Un altro segnale dell'impegno di Apple verso la produzione americana è l'apertura di un nuovo stabilimento in Texas da parte di GlobalWafers, azienda taiwanese specializzata nella produzione di wafer di silicio, la base per i moderni componenti semiconduttori. Questi wafer saranno utilizzati anche da TSMC per la produzione di chip destinati ad Apple. Secondo i rappresentanti di Apple, la collaborazione con TSMC porta benefici anche ad altri produttori di chip, che possono seguire le orme di Apple nello sviluppo di nuovi processi tecnologici.
Attualmente TSMC ha due stabilimenti in Arizona, il secondo dei quali sarà pronto entro quest'anno, e prevede di costruirne un terzo entro il 2030. Per raggiungere una capacità produttiva paragonabile a quella degli stabilimenti taiwanesi, TSMC dovrebbe costruire almeno sei fabbriche in Arizona. Entro il 2030, TSMC prevede di produrre chip a 2 nm negli USA, tecnologia già in uso a Taiwan. Le leggi taiwanesi vietano l'esportazione di tali tecnologie senza l'autorizzazione delle autorità, che proteggono rigorosamente i settori strategici dell'economia.
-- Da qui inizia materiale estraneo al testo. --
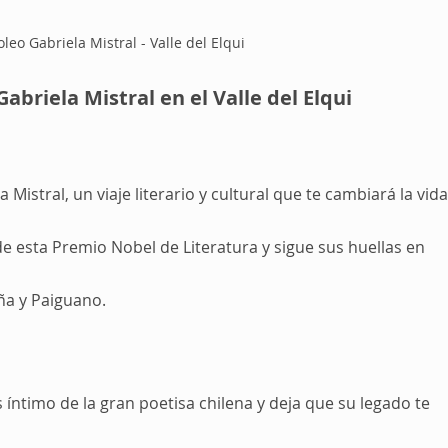
eo Gabriela Mistral - Valle del Elqui
abriela Mistral en el Valle del Elqui
Mistral, un viaje literario y cultural que te cambiará la vida
e esta Premio Nobel de Literatura y sigue sus huellas en 
ña y Paiguano. 
íntimo de la gran poetisa chilena y deja que su legado te 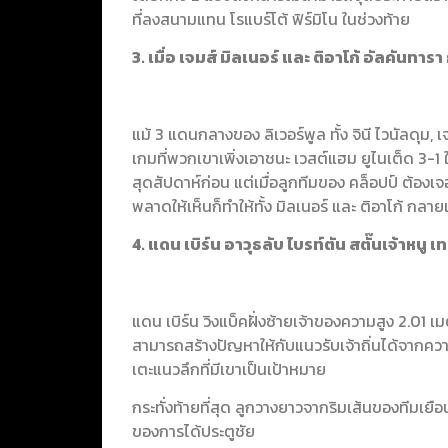
ที่ลงสนามแทน โรแบร์โต้ ฟิร์มิโน ในช่วงท้าย
3. เมื่อ เจมส์ มิลเนอร์ และ ติอาโก้ อัลคันทา
แม้ 3 แดนกลางของ ลิเวอร์พูล ทั้ง จินี ไวนัลดุม, เ
เกมที่พวกเขาเพิ่งเอาชนะ เวสต์แฮม ยูไนเต็ด 3-1
สุดสัปดาห์ก่อน แต่เมื่อลูกทีมของ คล็อปป์ ต้องเจอ
พลาดให้เห็นก็ทำให้ทั้ง มิลเนอร์ และ ติอาโก้ กล
4. แดน เบิร์น อาวุธลับ ไบรท์ตัน สตั๊นเจ้าหนู เ
แดน เบิร์น วิงแบ็คฝั่งซ้ายเจ้าของความสูง 2.01
สามารถสร้างปัญหาให้กับแนวรับเจ้าถิ่นได้จากควา
เตะแนวลึกที่มีเขาเป็นเป้าหมาย
กระทั่งท้ายที่สุด ลูกวางยาวจากริมเส้นของทีมเยือ
ของการได้ประตูชัย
Sempre in Arizona, la taiwanese Amkor Technology costruirà due stabilimenti dedicati all'imballaggio e al collaudo dei chip prodotti da TSMC. Il primo stabilimento sarà operativo dal prossimo anno, eliminando la necessità di spedire i wafer di silicio prodotti in Arizona a Taiwan per l'assemblaggio finale. Amkor investirà 7 miliardi di dollari in questo progetto, con il supporto finanziario di Apple.
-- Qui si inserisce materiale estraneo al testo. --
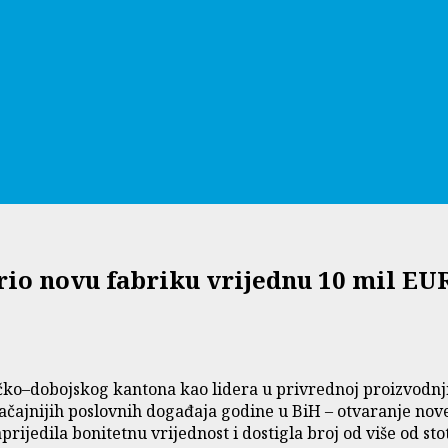
orio novu fabriku vrijednu 10 mil E
čko–dobojskog kantona kao lidera u privrednoj proizvodnj
ačajnijih poslovnih događaja godine u BiH – otvaranje nove 
ijedila bonitetnu vrijednost i dostigla broj od više od sto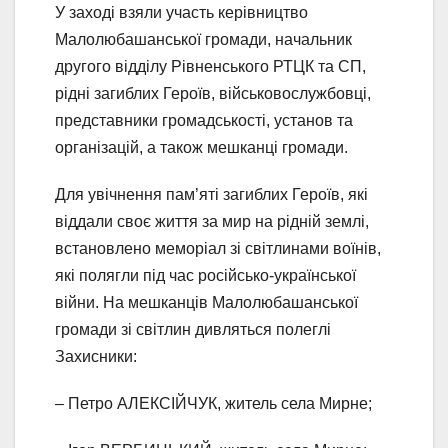
У заході взяли участь керівництво
Малолюбашанської громади, начальник
другого відділу Рівненського РТЦК та СП,
рідні загиблих Героїв, військовослужбовці,
представники громадськості, установ та
організацій, а також мешканці громади.
Для увічнення пам’яті загиблих Героїв, які
віддали своє життя за мир на рідній землі,
встановлено меморіал зі світлинами воїнів,
які полягли під час російсько-української
війни. На мешканців Малолюбашанської
громади зі світлин дивляться полеглі
Захисники:
– Петро АЛЕКСІЙЧУК, житель села Мирне;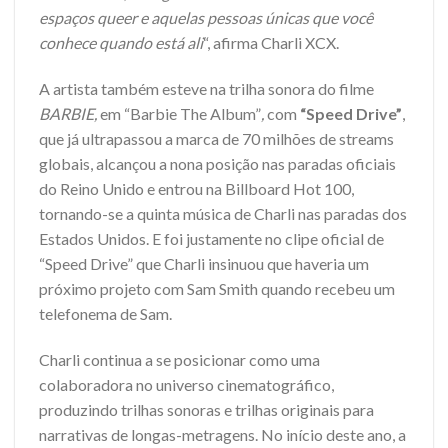
espaços queer e aquelas pessoas únicas que você
conhece quando está ali
“, afirma Charli XCX.
A artista também esteve na trilha sonora do filme
BARBIE,
em “Barbie The Album”
,
com
“Speed Drive”
,
que já ultrapassou a marca de 70 milhões de streams
globais, alcançou a nona posição nas paradas oficiais
do Reino Unido e entrou na Billboard Hot 100,
tornando-se a quinta música de Charli nas paradas dos
Estados Unidos. E foi justamente no clipe oficial de
“Speed Drive” que Charli insinuou que haveria um
próximo projeto com Sam Smith quando recebeu um
telefonema de Sam.
Charli continua a se posicionar como uma
colaboradora no universo cinematográfico,
produzindo trilhas sonoras e trilhas originais para
narrativas de longas-metragens. No início deste ano, a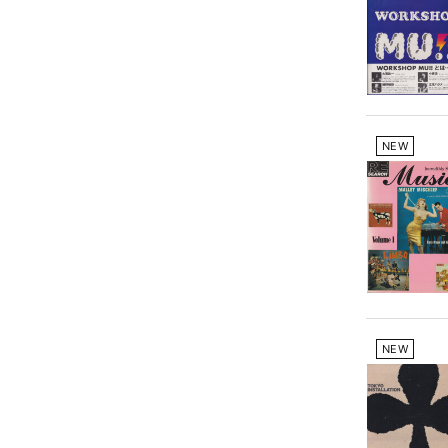
NEW
NEW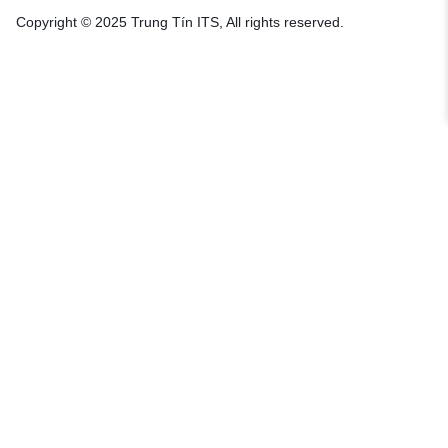
Copyright © 2025 Trung Tín ITS, All rights reserved.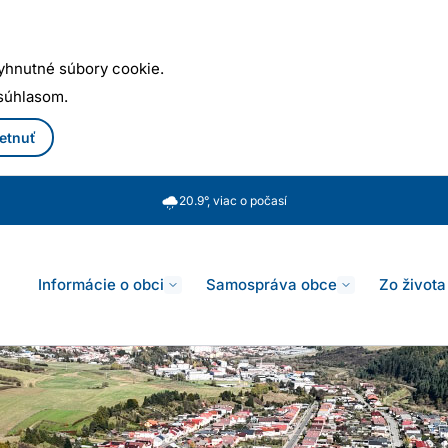
yhnutné súbory cookie.
 súhlasom.
etnuť
20.9°, viac o počasí
Informácie o obci
Samospráva obce
Zo života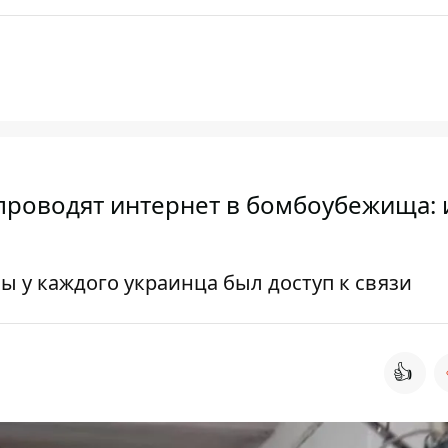
проводят интернет в бомбоубежища:
ы у каждого украинца был доступ к связи
👍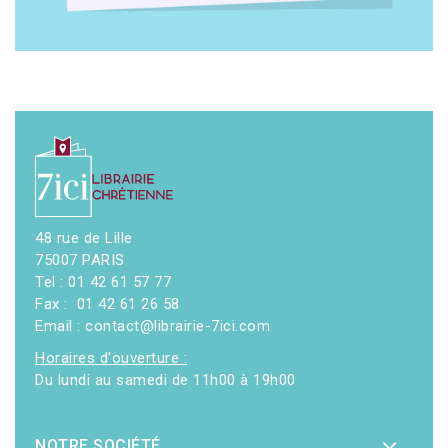
48 rue de Lille
75007 PARIS
Tel : 01 42 61 57 77
Fax : 01 42 61 26 58
Email : contact@librairie-7ici.com
Horaires d'ouverture :
Du lundi au samedi de 11h00 à 19h00
NOTRE SOCIÉTÉ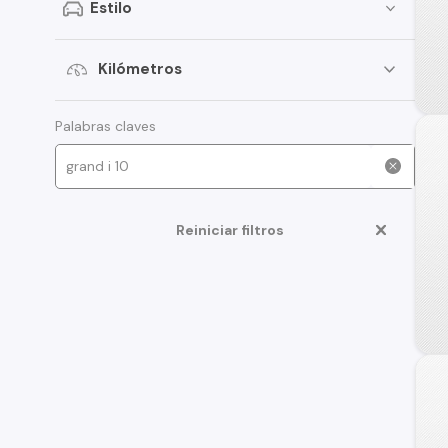
Estilo
Kilómetros
Palabras claves
Reiniciar filtros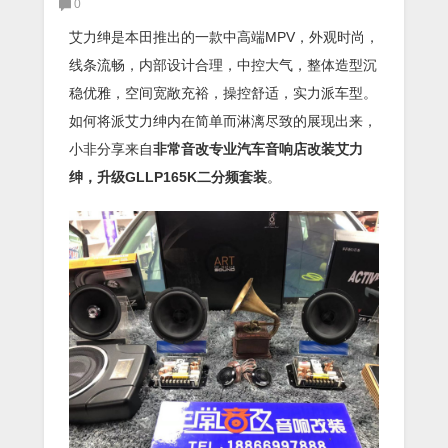
0
艾力绅是本田推出的一款中高端MPV，外观时尚，
线条流畅，内部设计合理，中控大气，整体造型沉
稳优雅，空间宽敞充裕，操控舒适，实力派车型。
如何将派艾力绅内在简单而淋漓尽致的展现出来，
小非分享来自
非常音改专业汽车音响店改装艾力
绅，
升级
GLLP165K二分频套装
。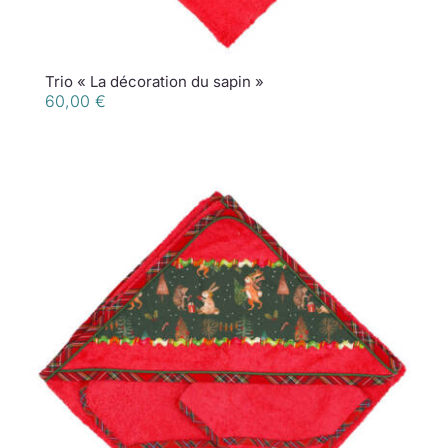
Trio « La décoration du sapin »
60,00
€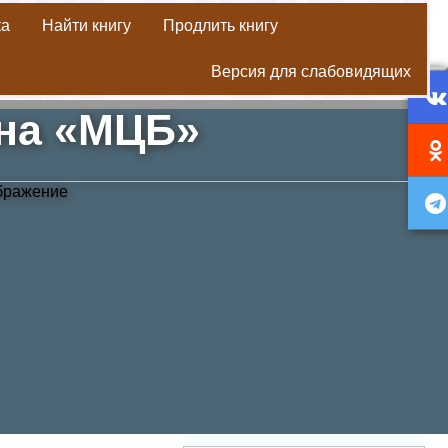
ка
Найти книгу
Продлить книгу
Версия для слабовидящих
, девочки- достойные поэм».
она «МЦБ»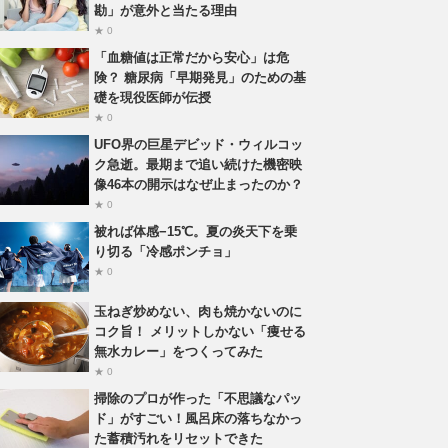
勘」が意外と当たる理由
★ 0
「血糖値は正常だから安心」は危
険？ 糖尿病「早期発見」のための基
礎を現役医師が伝授
★ 0
UFO界の巨星デビッド・ウィルコッ
ク急逝。最期まで追い続けた機密映
像46本の開示はなぜ止まったのか？
★ 0
被れば体感−15℃。夏の炎天下を乗
り切る「冷感ポンチョ」
★ 0
玉ねぎ炒めない、肉も焼かないのに
コク旨！ メリットしかない「痩せる
無水カレー」をつくってみた
★ 0
掃除のプロが作った「不思議なパッ
ド」がすごい！風呂床の落ちなかっ
た蓄積汚れをリセットできた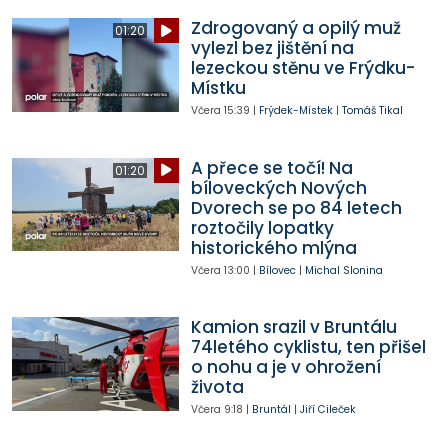
Zdrogovaný a opilý muž
01:20
vylezl bez jištění na
lezeckou stěnu ve Frýdku-
Místku
Včera
15:39
|
Frýdek-Místek
|
Tomáš Tikal
A přece se točí! Na
01:20
bíloveckých Nových
Dvorech se po 84 letech
roztočily lopatky
historického mlýna
Včera
13:00
|
Bílovec
|
Michal Slonina
Kamion srazil v Bruntálu
74letého cyklistu, ten přišel
o nohu a je v ohrožení
života
Včera
9:18
|
Bruntál
|
Jiří Cileček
Per quanto riguarda l'assemblaggio di dispositivi elettronici, Apple prevede di iniziare con prodotti più semplici come il Mac Mini, senza piani immediati per assemblare l'iPhone negli Stati Uniti. In passato, l'assemblaggio del Mac Pro in Texas dal 2013 ha evidenziato alcune difficoltà infrastrutturali, tra cui la bassa qualificazione della manodopera locale. Per risolvere questo problema, Foxconn aprirà un centro di formazione per i dipendenti degli stabilimenti locali in Texas.
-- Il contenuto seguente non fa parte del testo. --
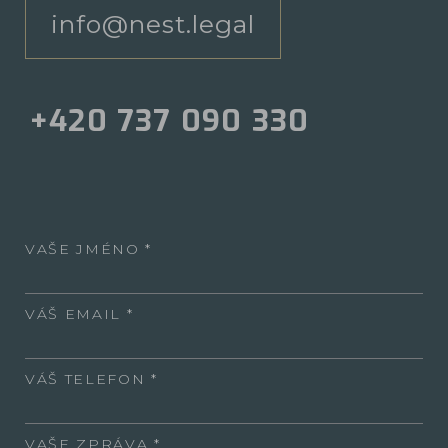
info@nest.legal
+420 737 090 330
VAŠE JMÉNO
VÁŠ EMAIL
VÁŠ TELEFON
VAŠE ZPRÁVA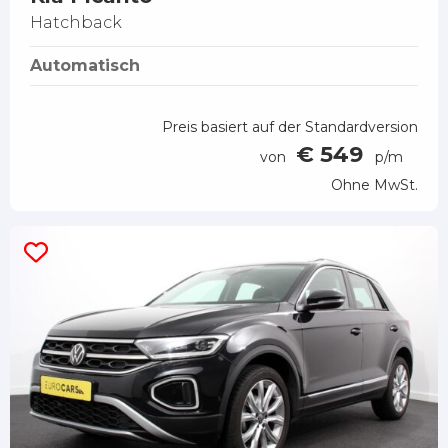
Hatchback
Automatisch
Preis basiert auf der Standardversion
€ 549
von
p/m
Ohne MwSt.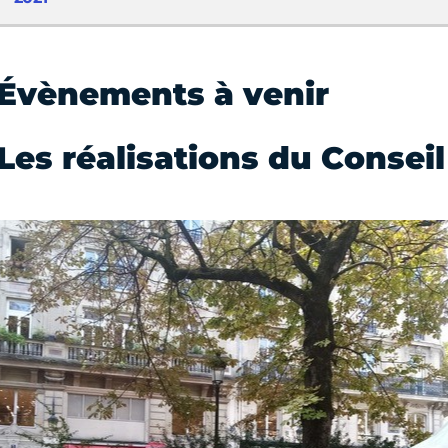
Évènements à venir
Les réalisations du Conseil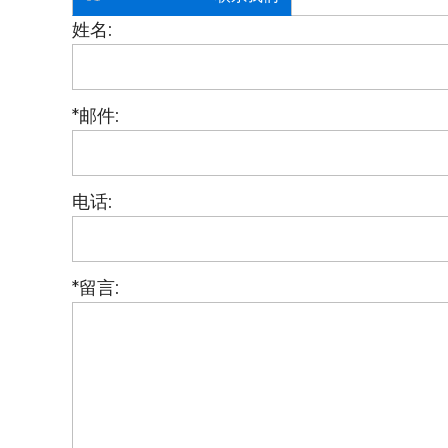
姓名:
*
邮件:
电话:
*
留言: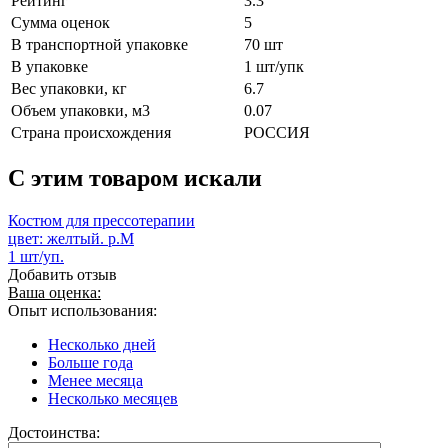
Рейтинг
3.3
Сумма оценок
5
В транспортной упаковке
70 шт
В упаковке
1 шт/упк
Вес упаковки, кг
6.7
Объем упаковки, м3
0.07
Страна происхождения
РОССИЯ
C этим товаром искали
Костюм для прессотерапии
цвет: желтый. р.М
1 шт/уп.
Добавить отзыв
Ваша оценка:
Опыт использования:
Несколько дней
Больше года
Менее месяца
Несколько месяцев
Достоинства: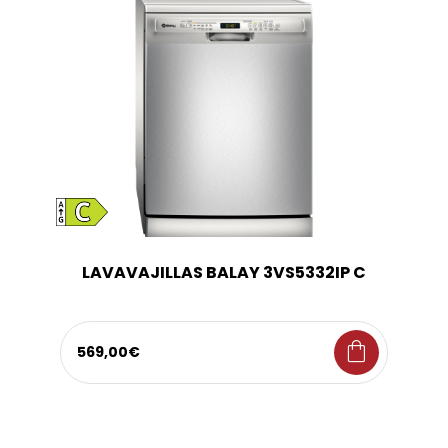
LAVAVAJILLAS BALAY 3VS5332IP C
shopping_bag
569,00€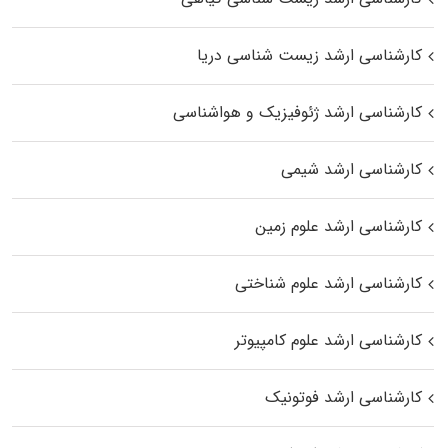
کارشناسی ارشد زیست‌ شناسی دریا
کارشناسی ارشد ژئوفیزیک و هواشناسی
کارشناسی ارشد شیمی
کارشناسی ارشد علوم زمین
کارشناسی ارشد علوم شناختی
کارشناسی ارشد علوم کامپیوتر
کارشناسی ارشد فوتونیک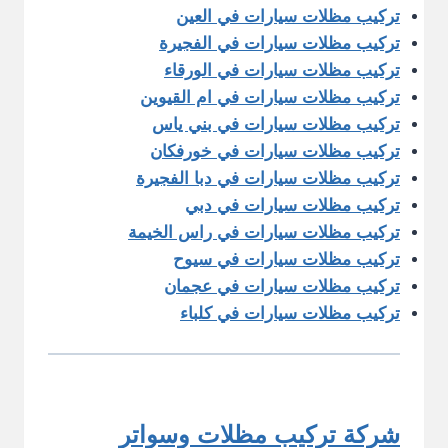
تركيب مظلات سيارات في العين
تركيب مظلات سيارات في الفجيرة
تركيب مظلات سيارات في الورقاء
تركيب مظلات سيارات في ام القيوين
تركيب مظلات سيارات في بني ياس
تركيب مظلات سيارات في خورفكان
تركيب مظلات سيارات في دبا الفجيرة
تركيب مظلات سيارات في دبي
تركيب مظلات سيارات في راس الخيمة
تركيب مظلات سيارات في سيوح
تركيب مظلات سيارات في عجمان
تركيب مظلات سيارات في كلباء
شركة تركيب مظلات وسواتر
L'impegno di Apple verso la produzione negli Stati Uniti rappresenta un importante passo avanti per l'economia americana e per la creazione di posti di lavoro nel settore tecnologico. Tuttavia, l'Asia rimane un partner fondamentale per Apple, soprattutto per la produzione di componenti avanzati e per l'assemblaggio di prodotti complessi come l'iPhone. La strategia di Apple sembra quindi orientata a un modello di produzione ibrido, che combina l'innovazione e la qualità americana con l'efficienza e la capacità produttiva asiatica.